The 5:2 diet, the 16:8 diet and the 20:4 diet.
Intermittent fasting, what exactly is it?
NordIQ answers the most frequently asked questions.
Intermittent fasting – what are the alternatives?
The 5:2 diet: You eat as usual five days a week but reduce your calorie intake on the remaining two days. If you are usually between 2000 and 2500 calories, your intake during the fasting days should be between 500 and 600.
The 6:1 diet: Basically the same method as the 5:2 diet. Here, however, the single fasting day is even more limited – you can only drink foods without calories.
The 16:8 diet: Here it’s not about days, but hours. 16 stands for the 16 hours a day you fast, and 8 for the 8-hour eating window.
The 20:4 diet: 20 hours of fasting is alternated with a 4 hour eating window.
How long does intermittent fasting last?
It is up to you. Testing for four weeks is recommended so that the body has time to adapt to new habits and you can see results. If you combine the method with exercise, it may be faster to notice differences, at least if your goal is to lose weight.
How does intermittent fasting affect health?
Studies show that intermittent fasting can improve your overall health. These include reduced mortality and better stress tolerance.
How does intermittent fasting affect insulin sensitivity?
For the better. When researchers have studied the effect of different long eating windows, the results have pointed towards that between six and eight hours, people improve insulin sensitivity.
How does intermittent fasting affect calorie consumption?
Here, the research points in slightly different directions. Some studies show that calorie consumption increases with intermittent fasting. Some believe that it remains unchanged and others that it even decreases.
What we can establish, however, is that the total caloric intake can be reduced more easily during intermittent fasting, as for many it is easier to reduce it during certain, fixed periods and then eat as usual the rest of the time. Read more about intermittent fasting and weight loss below.
Does Intermittent Fasting Have Any Downsides?
Although intermittent fasting is a method that works for many people, studies show that the benefits can be short-term. And in the long run, the health effects are actually no more or better compared to a regular, healthy diet where you eat every day.
Is Intermittent Fasting For Me?
Talk to your physician before going on a diet if you…
- Are pregnant
- Are breastfeeding
- Are underweight
- Are diabetic
- Are elite athletes or train at a very heavy load
- Have or have had any form of eating disorder or unhealthy relationship with food
- Have or have had stress-related illnesses
Is it easier to lose weight with intermittent fasting?

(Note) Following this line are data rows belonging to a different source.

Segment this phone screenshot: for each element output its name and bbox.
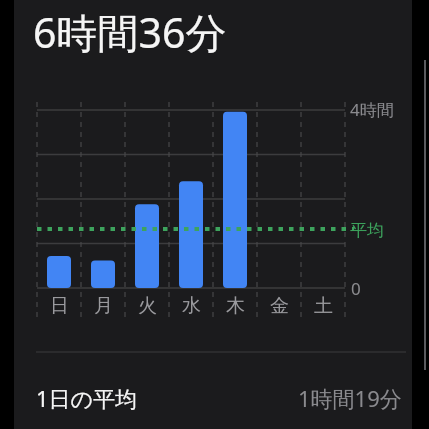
button[interactable]: 1週間の睡眠時間グラフ — [14, 92, 412, 310]
button[interactable]: 6時間36分 — [33, 4, 227, 60]
staticText: 1時間19分 — [298, 383, 402, 413]
staticText: 土 — [314, 294, 333, 318]
staticText: 4時間 — [350, 98, 394, 121]
staticText: 火 — [138, 294, 157, 318]
staticText: 水 — [182, 294, 201, 318]
staticText: 月 — [94, 294, 113, 318]
staticText: 木 — [226, 294, 245, 318]
staticText: 平均 — [350, 220, 384, 241]
button[interactable]: 1日の平均 — [14, 374, 412, 422]
staticText: 日 — [50, 294, 69, 318]
staticText: 0 — [351, 277, 361, 300]
staticText: 金 — [270, 294, 289, 318]
staticText: 1日の平均 — [36, 383, 138, 413]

There is research that shows that it can be easier to lose weight using intermittent fasting, but it is very individual. For some, intermittent fasting works well – and for others less well.
Since you can eat “as usual” during intermittent fasting, it becomes easier for many to limit themselves to fewer calories during other periods.
Do I also have to exercise during intermittent fasting?
No, exercising is not a must during intermittent fasting, but if the goal is to lose weight, you have a better chance if you get in movement and exercise. A tip is to place the pass just before or at the end of an eating window, so that you can eat afterwards. For example, if you do strength training, it is important for muscle growth that you get nutrition and protein after the workout.
Is intermittent fasting good if you exercise?
Yes. Thanks to the increase in growth hormones, intermittent fasting can be a great way to maintain muscle mass while losing weight.